La falta de escrúpulos no es una simple carencia individual: es una enfermedad social que se expande como moho en las grietas de nuestras instituciones y en la vida cotidiana. No surge de la nada; se alimenta de la impunidad, de la cultura del “más vivo”, de la celebración del abuso disfrazado de éxito. El sin escrúpulos no es un monstruo aislado, es una grave enfermedad de un sistema que premia la trampa y castiga la honestidad.
Quien carece de escrúpulos no duda, porque la duda exige conciencia. Avanza con la seguridad de quien ha aprendido que el poder se ejerce sin freno y que la ética es un estorbo. Su lógica es la del saqueo: apropiarse de lo que no le pertenece, manipular al vulnerable, convertir la fragilidad ajena en oportunidad. Y lo más grave es que la sociedad lo legitima: se le admira por “astuto”, se le imita, se le vota, se le aplaude.
La crítica más dura es que la falta de escrúpulos no es sólo personal, sino estructural. Está en el político que roba y se justifica diciendo que “todos lo hacen”. Está en el empresario que explota y trajina y se ufana de su habilidad y su riqueza. Está en el vecino que se apropia de lo común sin remordimiento alguno. Son actos que, sumados, destruyen la confianza y convierten la convivencia en un campo minado. La ética se vuelve excepción, la corrupción regla.
El problema no es únicamente el individuo sin conciencia, sino el coro que lo protege: el periodista que mira para el otro lado, la justicia que tiene tarifa, la ciudadanía que se resigna y, peor aún, se acostumbra. La falta de escrúpulos se convierte así en un pacto colectivo de impunidad, en una complicidad que degrada lo humano.
Criticarla exige nombrar lo incómodo: vivimos en sociedades que han renunciado a la duda ética, que han sustituido la solidaridad por la indiferencia y la dignidad por la mercancía. El sin escrúpulos es el síntoma visible de una enfermedad más profunda: la normalización del abuso.
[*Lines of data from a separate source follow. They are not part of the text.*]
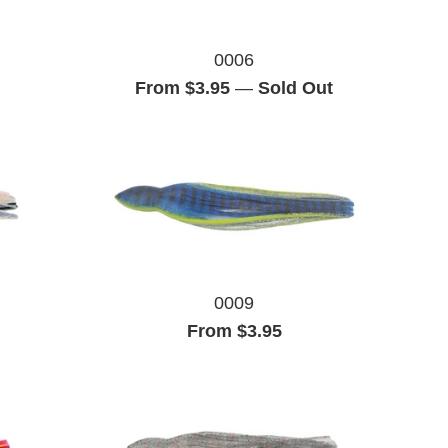
0006
From $3.95
—
Sold Out
0009
From $3.95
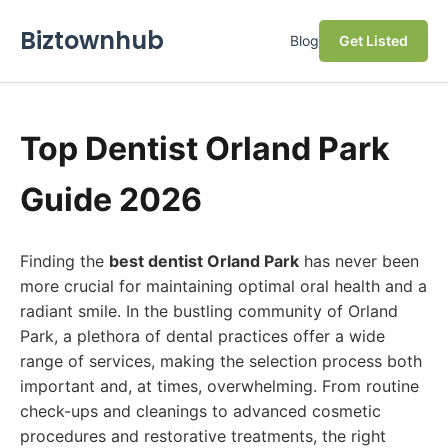
Biztownhub
Blog
Get Listed
Top Dentist Orland Park
Guide 2026
Finding the
best dentist Orland Park
has never been
more crucial for maintaining optimal oral health and a
radiant smile. In the bustling community of Orland
Park, a plethora of dental practices offer a wide
range of services, making the selection process both
important and, at times, overwhelming. From routine
check-ups and cleanings to advanced cosmetic
procedures and restorative treatments, the right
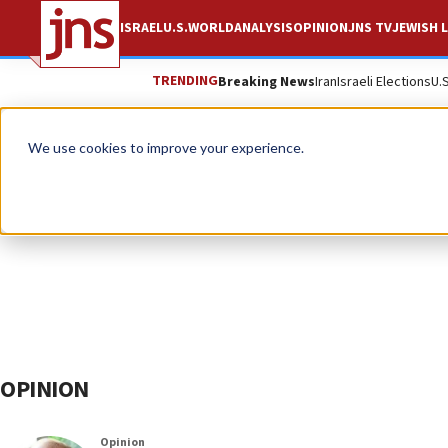
ISRAEL
U.S.
WORLD
ANALYSIS
OPINION
JNS TV
JEWISH L
TRENDING
Breaking News
Iran
Israeli Elections
U.
We use cookies to improve your experience.
OPINION
Opinion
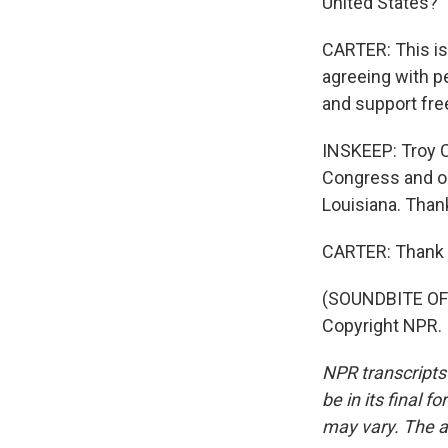
United States?
CARTER: This is
agreeing with p
and support fre
INSKEEP: Troy C
Congress and on
Louisiana. Thank
CARTER: Thank y
(SOUNDBITE OF 
Copyright NPR.
NPR transcripts
be in its final 
may vary. The a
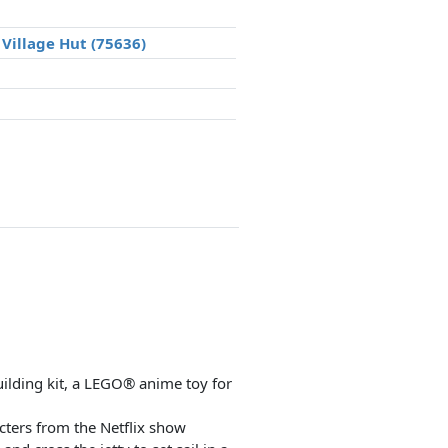
Village Hut (75636)
uilding kit, a LEGO® anime toy for
cters from the Netflix show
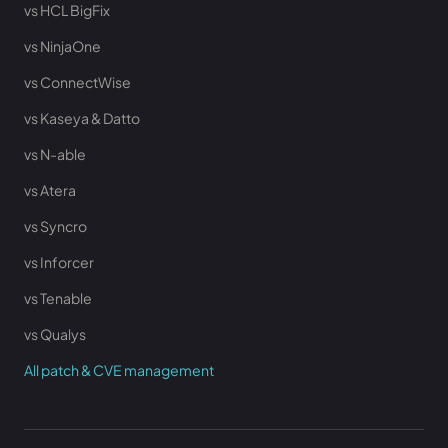
vs HCL BigFix
vs NinjaOne
vs ConnectWise
vs Kaseya & Datto
vs N-able
vs Atera
vs Syncro
vs Inforcer
vs Tenable
vs Qualys
All patch & CVE management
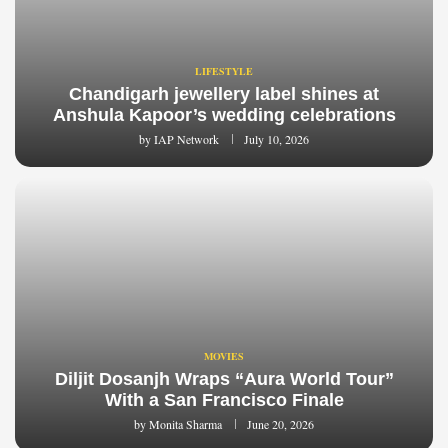
LIFESTYLE
Chandigarh jewellery label shines at
Anshula Kapoor’s wedding celebrations
by
IAP Network
July 10, 2026
MOVIES
Diljit Dosanjh Wraps “Aura World Tour”
With a San Francisco Finale
by
Monita Sharma
June 20, 2026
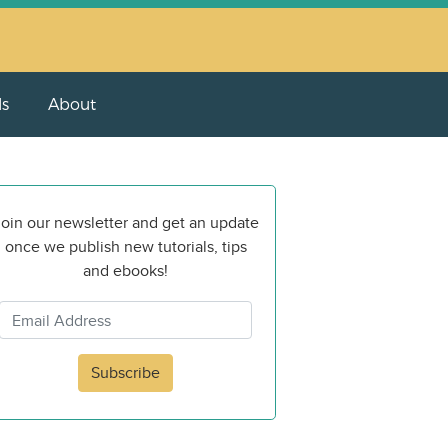
ls
About
oin our newsletter and get an update
once we publish new tutorials, tips
and ebooks!
Subscribe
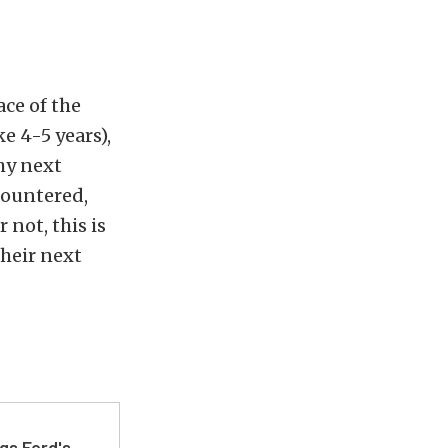
ace of the
e 4-5 years),
hy next
countered,
 not, this is
their next
gs Ford's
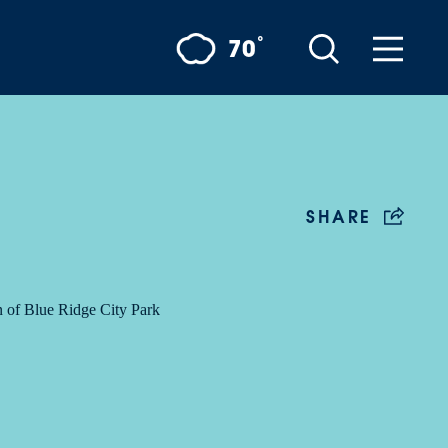
°
70
SHARE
Y sin embargo, la resistencia existe. Está en quienes dudan, en quienes se detienen antes de dañar, en quienes denuncian aunque el costo sea alto. La conciencia es incómoda, pero es también la única forma de preservar lo humano. La crítica radical nos obliga a reconocer que la falta de escrúpulos no es un accidente: es una elección, y cada vez que se tolera, se perpetúa.